A cet égard, il est constant que Madame [C] s’est rendue en Suisse pour bénéficier des soins et examens dont elle sollicite la prise en charge dans le cadre de la présente procédure. Dès lors, celle-ci ne peut intervenir sur le fondement de l’article R.160-1 du code de la sécurité sociale qui vise les soins inopinés rendus nécessaires lors d’un séjour à l’étranger.
Il est tout aussi constant qu’aucune demande d’autorisation n’a été formulée préalablement à la réalisation des soins et examens litigieux. Au demeurant, il n’est pas établi que les consultations et examens réalisés au sein du Groupement Hospitalier de [6] relèvent des soins lourds prévus par le texte précité. En conséquence, aucune prise en charge ne peut intervenir sur le fondement de l’article R.160-2 I et II du code de la sécurité sociale.
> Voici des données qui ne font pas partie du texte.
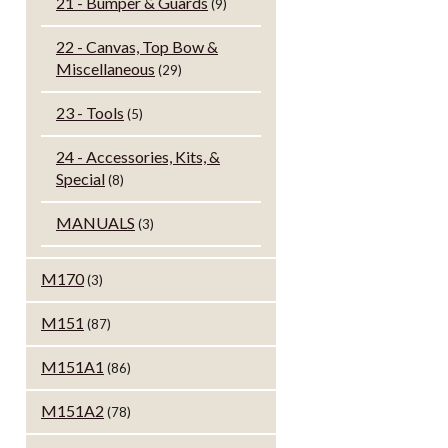
21 - Bumper & Guards
(9)
22 - Canvas, Top Bow &
Miscellaneous
(29)
23 - Tools
(5)
24 - Accessories, Kits, &
Special
(8)
MANUALS
(3)
M170
(3)
M151
(87)
M151A1
(86)
M151A2
(78)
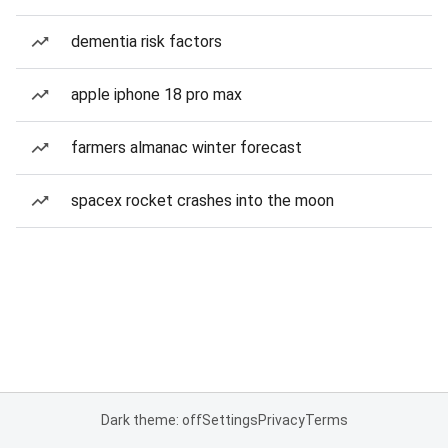
dementia risk factors
apple iphone 18 pro max
farmers almanac winter forecast
spacex rocket crashes into the moon
Dark theme: off
Settings
Privacy
Terms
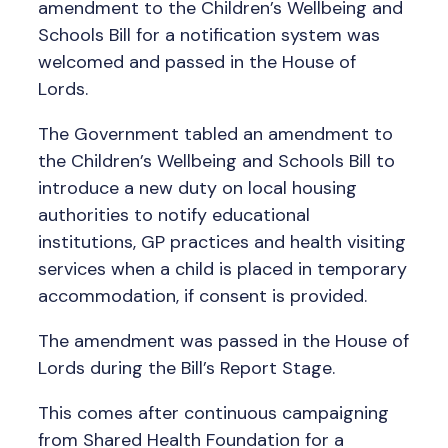
amendment to the Children’s Wellbeing and
Schools Bill for a notification system was
welcomed and passed in the House of
Lords.
The Government tabled an amendment to
the Children’s Wellbeing and Schools Bill to
introduce a new duty on local housing
authorities to notify educational
institutions, GP practices and health visiting
services when a child is placed in temporary
accommodation, if consent is provided.
The amendment was passed in the House of
Lords during the Bill’s Report Stage.
This comes after continuous campaigning
from Shared Health Foundation for a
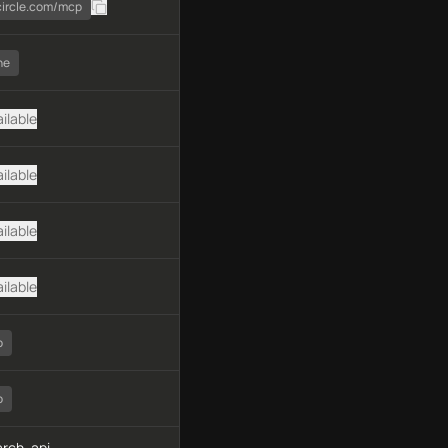
.circle.com/mcp
ne
ilable
ilable
ilable
ilable
o
o
rch, api-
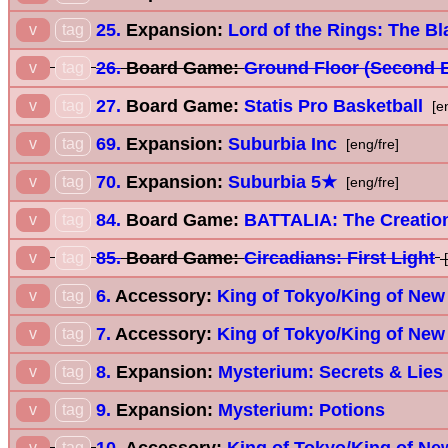
25.
Expansion:
Lord of the Rings: The Bl
v
tag
26.
Board Game:
Ground Floor (Second E
v
tag
27.
Board Game:
Statis Pro Basketball
v
tag
[e
69.
Expansion:
Suburbia Inc
v
tag
[eng/fre]
70.
Expansion:
Suburbia 5★
v
tag
[eng/fre]
84.
Board Game:
BATTALIA: The Creatio
v
tag
85.
Board Game:
Circadians: First Light
v
tag
[
6.
Accessory:
King of Tokyo/King of New
v
tag
7.
Accessory:
King of Tokyo/King of New
v
tag
8.
Expansion:
Mysterium: Secrets & Lies
v
tag
9.
Expansion:
Mysterium: Potions
v
tag
10.
Accessory:
King of Tokyo/King of New
v
tag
Enfin, l’hôpital de [Localité 7] relevant du Groupement Hospitalier de [6] et non des Hôpitaux universitaires de [Localité 5], la convention relative à la prise en charge en tiers payant des assurés hospitalisés en urgence dans les hôpitaux universitaires de [Localité 5] à partir du territoire français n’est pas applicable. Au demeurant, il n’est pas établi que les soins et examens réalisés relèvent de ceux prévus par l’article 2 de cette convention et que l’urgence soit caractérisée dans les conditions prévues à l’article 3 de la convention (délivrance d’un « prière d’admettre » par un médecin coordonnateur de SAMU ou par un médecin responsable d’un service d’urgence, de réanimation, de cardiologie, d’obstétrique ou de pédiatrie.
Dans ces conditions, Madame [C] sera déboutée de ses demandes.
Sur les mesures accessoires :
Par application des dispositions de l'article 696 du code de procédure civile, la partie perdante est condamnée aux dépens, à moins que le juge, par décision motivée, n'en mette la totalité ou une fraction à la charge d'une autre partie.
Succombant, Madame [C] sera condamnée aux dépens.
PAR CES MOTIFS
Le pôle social du tribunal judiciaire de Bourg-en-Bresse, statuant publiquement, par jugement contradictoire, rendu en premier et dernier ressort, par mise à disposition au greffe,
DECLARE le recours de Madame [D] [C] recevable,
DEBOUTE Madame [D] [C] de sa demande,
CONDAMNE Madame [D] [C] aux dépens.
En foi de quoi le Président et le Greffier ont signé le présent jugement.